在京島民…避難先に“置き去り” 三宅島と共通「先見えず」

「三宅島から福島へのエール」と題した研究集会で、三宅島の現状を語る佐藤さん=14日、東京都世田谷区・日体大

 「避難者自身が声を上げ、行政を動かしていく必要がある」。今月14日、東京・世田谷の日体大。「三宅島から福島へのエール」と題した日本応用心理学会の研究集会で、「三宅島ふるさと再生ネットワーク」会長の佐藤就之(しゅうし)(78)は、三宅島噴火に伴う自身の避難体験に基づき、原発事故避難者への助言を述べた。
 2000(平成12)年、東京から南に約180キロの三宅島の雄山が噴火し、全島避難が行われた。05年に避難指示は解除されたが、ぜんそくの発作を誘発させる二酸化硫黄を含む火山ガスの噴出はその後も続く。
 避難指示解除の際、二酸化硫黄への感受性が高いとされる子どもや呼吸器の持病を持つ人らは、島への帰還を断念。
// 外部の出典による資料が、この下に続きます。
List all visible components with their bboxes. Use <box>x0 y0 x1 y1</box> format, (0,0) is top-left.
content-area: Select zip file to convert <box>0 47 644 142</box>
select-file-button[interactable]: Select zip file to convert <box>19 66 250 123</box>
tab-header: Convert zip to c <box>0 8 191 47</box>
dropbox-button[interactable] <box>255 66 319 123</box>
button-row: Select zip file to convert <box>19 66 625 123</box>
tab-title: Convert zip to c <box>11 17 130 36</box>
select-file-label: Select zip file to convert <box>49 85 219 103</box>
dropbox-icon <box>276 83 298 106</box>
島民約3800人のうち、約1000人が戻らなかった。佐藤は「『帰りたくても帰れない』島民が生まれたが、島の行政当局は『避難先の行政サービスを受けてほしい』と通告。事実上、避難先に置き去りにされた」と明かす。

 戻ったのはインフラ
 同ネットワークは避難指示解除後も島に戻れない「在京島民」を支援することを目的に結成された。今年8月、ネットワークが実施した電話での実態調査で、都内で一人暮らしする高齢の在京島民は「要介護だから動こうと思っても動けない」と明かしたという。
 島の人口は避難指示が解除された8年前から横ばい状態が続く。「光り輝くほど立派」(佐藤)な道路が整備されたそばに、二酸化硫黄で腐食するままの家屋が放棄されている。在京島民は高齢化が著しい。佐藤は自嘲気味に語る。「帰島したばかりのころ、行政は『村を避難前に戻す』と強調していた。今思えば、あれは『インフラを戻す』っていう意味だったんだな」

 行政は夢ばかり語る
 14日の研究集会の会場に、富岡町から東京に避難した市村高志(43)の姿があった。市村は佐藤の話を聞きながら、避難者が置き去りにされたままの島の現状を双葉郡の将来に重ねた。
 環境省は今月10日、富岡町など7市町村の除染の工程表の見直しを発表。帰還に向けた国の取り組みにも、ほころびが目立ち始めた。「行政は『帰還しよう』と夢ばかり語るが、もっと現実を直視し、避難者に今必要な対策を講じてほしい」
 市村は、こうも感じた。「帰還をめぐり先が見えない原発事故避難者が抱える問題は、三宅島の避難者にも共通している。国は、過去の災害の経験を今の避難者支援に生かさないでどうするのか」(文中敬称略)

(2013年9月21日 福島民友ニュース)



( 2013年9月21日付・福島民友新聞掲載 )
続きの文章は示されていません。